I can’t see this turning out well. Opinions are too inflamed. Not, I suspect, the opinions of the majority of people, who are left bewildered by the whole European debate, and seem not greatly concerned about how it will end. How much discussion is there currently in pubs, classrooms, even homes, of the actual issues of Brexit? And how much real feeling, of the kind exhibited in our press, and on the extremes – mainly the Right-extreme – of the parliamentary political scene?

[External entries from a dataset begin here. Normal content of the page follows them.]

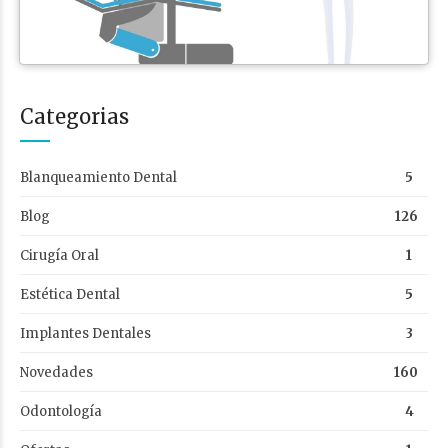
Categorias
Blanqueamiento Dental
5
Blog
126
Cirugía Oral
1
Estética Dental
5
Implantes Dentales
3
Novedades
160
Odontología
4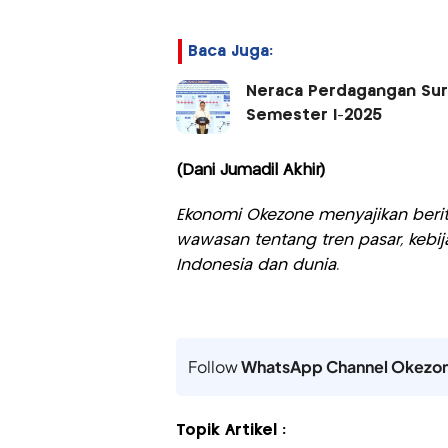
Baca Juga:
Neraca Perdagangan Surp
Semester I-2025
(Dani Jumadil Akhir)
Ekonomi Okezone menyajikan berit
wawasan tentang tren pasar, kebij
Indonesia dan dunia.
Follow
WhatsApp Channel Okezo
Topik Artikel :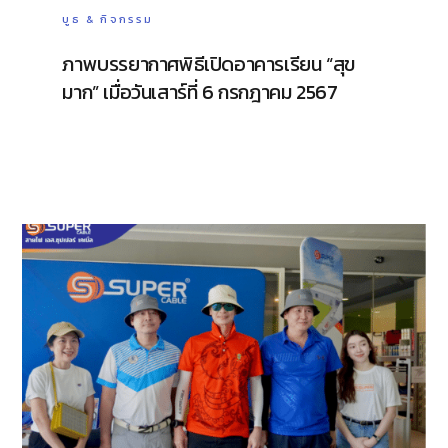
บูธ & กิจกรรม
ภาพบรรยากาศพิธีเปิดอาคารเรียน “สุข
มาก” เมื่อวันเสาร์ที่ 6 กรกฎาคม 2567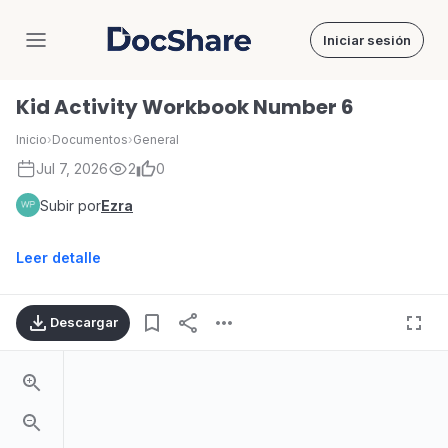
Iniciar sesión
DocShare
Kid Activity Workbook Number 6
Inicio
›
Documentos
›
General
Jul 7, 2026
2
0
Subir por
Ezra
Leer detalle
Descargar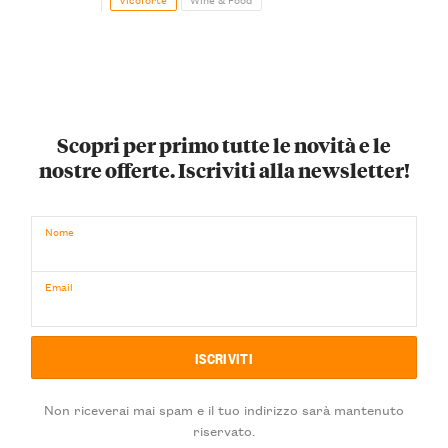
Scopri per primo tutte le novità e le
nostre offerte. Iscriviti alla newsletter!
Nome
Email
Non riceverai mai spam e il tuo indirizzo sarà mantenuto
riservato.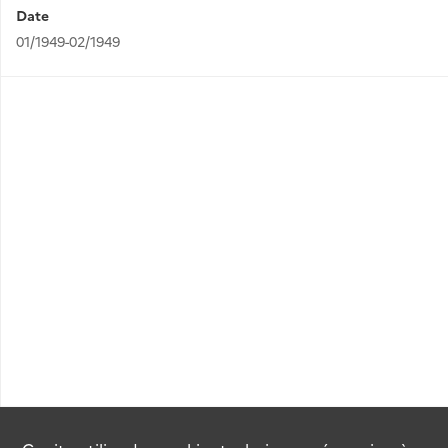
Date
01/1949-02/1949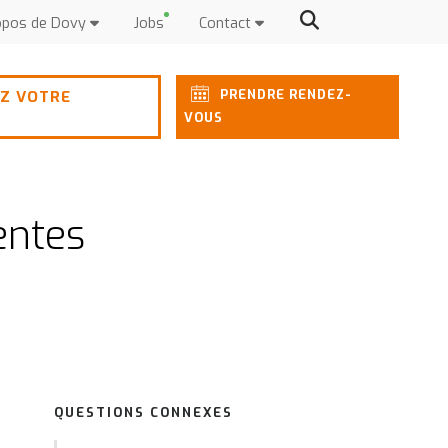
opos de Dovy
Jobs
Contact
PRENDRE RENDEZ-
Z VOTRE
VOUS
entes
QUESTIONS CONNEXES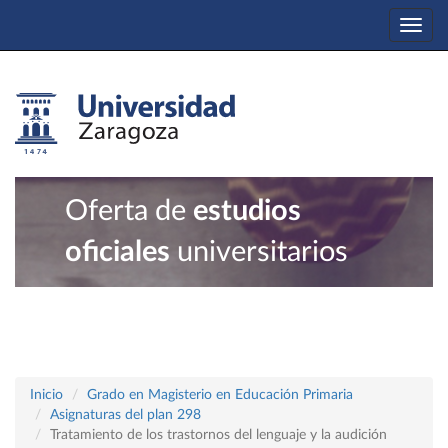
Togg
navi
Oferta de
estudios
oficiales
universitarios
Inicio
Grado en Magisterio en Educación Primaria
Asignaturas del plan 298
Tratamiento de los trastornos del lenguaje y la audición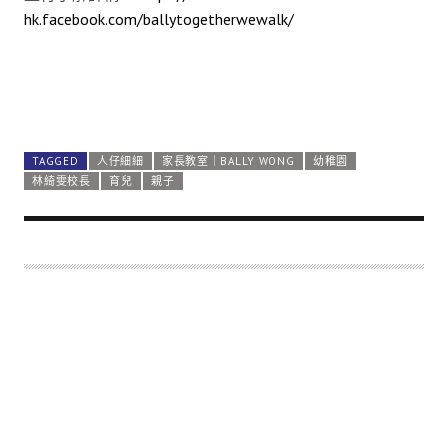
hk.facebook.com/ballytogetherwewalk/
TAGGED
人仔細細
家長教室｜BALLY WONG
幼稚園
林綺雯校長
育兒
親子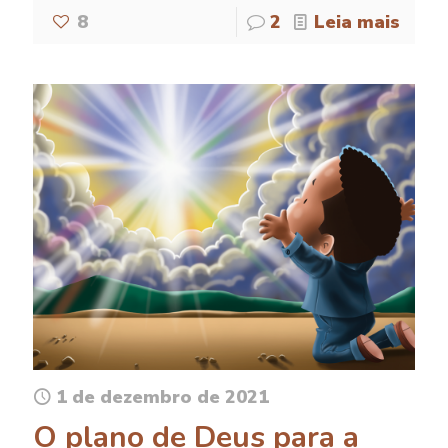
8
2
Leia mais
1 de dezembro de 2021
O plano de Deus para a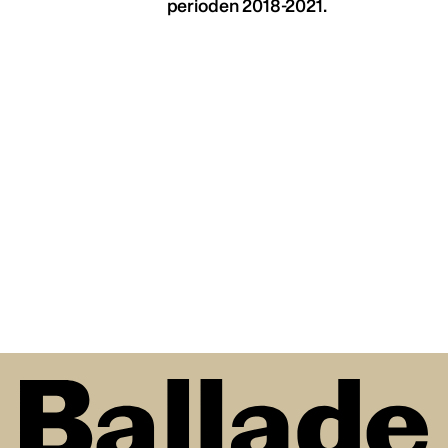
perioden 2018-2021.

But it’s not Brexit itself that has unleashed this tsunami of hatred, especially on the Brexit side: all that talk of ‘treason’ and ‘enemies of the people’, for example, in the MSM; and even – at the crazy edges of pro-Brexit opinion – of putting the ‘Remoaners’ in front of firing squads. The real cause is the general condition of the country, and its growing divisions and inequalities, which go back decades before we even joined the European Community. This is what the ‘Brexit’ referendum was really about. (See https://bernardjporter.com/2016/06/16/is-it-really-about-the-eu/.) It’s the Brexit voters who have suffered most from this alienation, and so are the most voluble over the question that this dispute is now focussed on: the issue of Britain’s membership of, or relation to, the EU. It’s all coming to the surface now: racism, hostility to ‘Establishments’ and to politicians generally, anti-intellectualism (Govey); and, underlying all this, disappointed hopes and expectations that the progressive 1940s, ’50s and ’60s had encouraged in all of us. (See my piece in the TLS, https://www.the-tls.co.uk/articles/private/swinging-fifties/.) Looking for someone or something to blame, their attention has been diverted – by that ill-judged referendum – on to Brussels bureaucracy and immigrants. They’re the scapegoats. Perhaps we should be grateful that this time it isn’t the Jews.

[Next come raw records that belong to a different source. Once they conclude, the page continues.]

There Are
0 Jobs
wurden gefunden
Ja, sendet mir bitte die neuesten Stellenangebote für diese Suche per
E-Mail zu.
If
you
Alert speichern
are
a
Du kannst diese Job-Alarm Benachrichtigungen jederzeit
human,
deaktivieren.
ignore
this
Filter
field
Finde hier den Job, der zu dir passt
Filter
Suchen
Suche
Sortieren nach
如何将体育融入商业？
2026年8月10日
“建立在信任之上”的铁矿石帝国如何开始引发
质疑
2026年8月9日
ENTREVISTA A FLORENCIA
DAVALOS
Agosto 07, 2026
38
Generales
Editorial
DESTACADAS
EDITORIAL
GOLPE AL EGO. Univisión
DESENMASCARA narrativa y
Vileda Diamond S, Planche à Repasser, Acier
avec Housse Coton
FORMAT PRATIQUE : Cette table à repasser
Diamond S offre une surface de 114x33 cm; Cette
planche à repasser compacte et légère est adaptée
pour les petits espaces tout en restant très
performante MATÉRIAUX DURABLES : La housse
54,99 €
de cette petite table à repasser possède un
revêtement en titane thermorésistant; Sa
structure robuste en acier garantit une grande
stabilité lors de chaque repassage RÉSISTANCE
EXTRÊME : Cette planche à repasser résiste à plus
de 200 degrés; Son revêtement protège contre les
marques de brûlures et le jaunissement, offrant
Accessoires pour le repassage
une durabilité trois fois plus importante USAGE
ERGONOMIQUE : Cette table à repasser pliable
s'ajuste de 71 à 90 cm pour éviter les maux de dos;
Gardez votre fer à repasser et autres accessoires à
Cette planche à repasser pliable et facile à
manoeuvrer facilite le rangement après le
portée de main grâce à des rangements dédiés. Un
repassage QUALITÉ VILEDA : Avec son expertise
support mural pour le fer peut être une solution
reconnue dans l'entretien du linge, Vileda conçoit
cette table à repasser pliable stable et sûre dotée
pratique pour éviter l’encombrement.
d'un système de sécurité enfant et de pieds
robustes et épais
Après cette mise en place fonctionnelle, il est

In other Western countries we find much the same thing, albeit with different foci in each case. It must be an effect of late-stage global capitalism, its seemingly inexorable progress through our institutions, and the instabilities and inequalities it is largely responsible for. In some countries a general sense of national humiliation comes into it too: ‘Take back control’; ‘Make America great again’. Historians like me have already drawn attention to the parallel that can be made with the conditions (not necessarily the events) of the 1930s in Europe. This is the sort of soil in which Fascism grows. There are signs of that, too; not only in the rapidly growing explicitly neo-Fascist parties of the present day, but also in the behaviour and policies of Trump, his great fan Farage, and even our comic little British Rightists like Johnson
and Gove. (Remember, Hitler and Mussolini were treated as comic figures once.)

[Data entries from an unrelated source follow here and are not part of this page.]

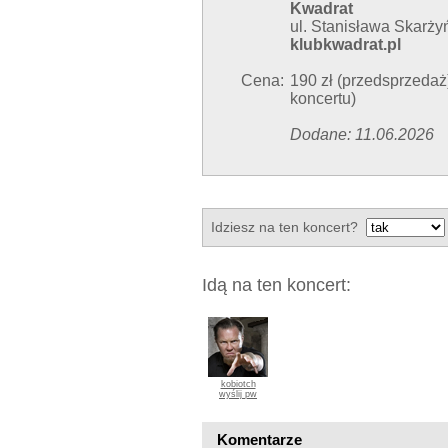
Kwadrat
ul. Stanisława Skarży
klubkwadrat.pl
Cena:
190 zł (przedsprzedaż)
koncertu)
Dodane: 11.06.2026
Idziesz na ten koncert?
Idą na ten koncert:
kobiotch
wyślij pw
Komentarze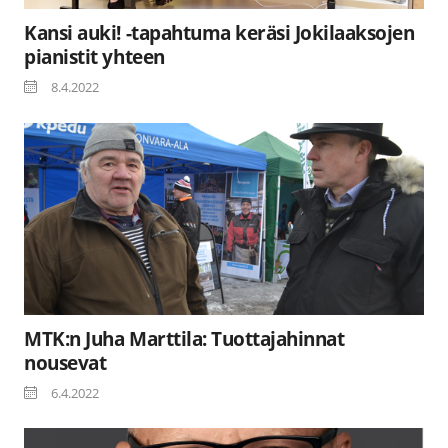
Kansi auki! -tapahtuma keräsi Jokilaaksojen
pianistit yhteen
8.4.2022
MTK:n Juha Marttila: Tuottajahinnat
nousevat
6.4.2022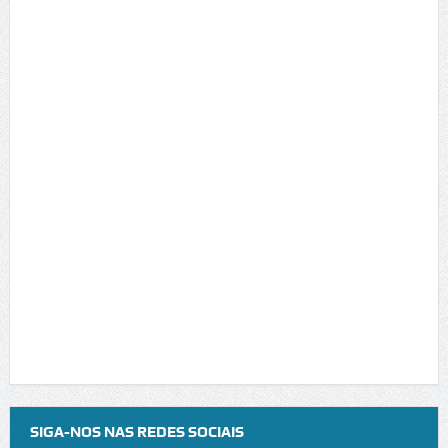
SIGA-NOS NAS REDES SOCIAIS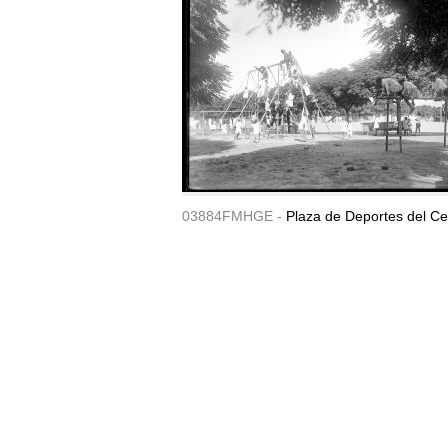
03884FMHGE -
Plaza de Deportes del Ce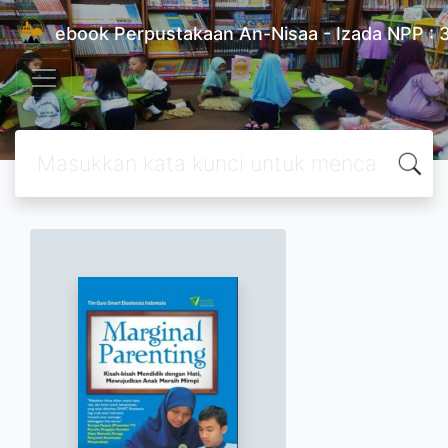
ebook Perpustakaan An-Nisaa - Izada NPP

There’s no foreseeable way out of this. If the ‘hard’ Brexiteers win, those of us who feel that we’ve been robbed of one of our crucial (European) identities will never forgive them. If Brexit is reversed, which is possible, albeit unlikely, its champions will never forgive us. Anything in between – a ‘softer’ Brexit – will be met with cries of ‘appeasement’ or ‘betrayal’ from one side or the other. With things getting worse materially for most of us, the sources of resentment will still be there, widening the deep divisions between us. Our shocking press will make the most of them. I’ve known nothing like this before in my longish life; except in my history books. (Though Suez came close.) What does it presage? War? Revolution? Counter-revolution? Civil war?
Probably none of these things. We’re a moderate – apathetic? – people, after all. The Mail, Telegraph, Express and Sun, and their alien owners (‘alien’ because they’re British tax avoiders), don’t really represent us. Hopefully.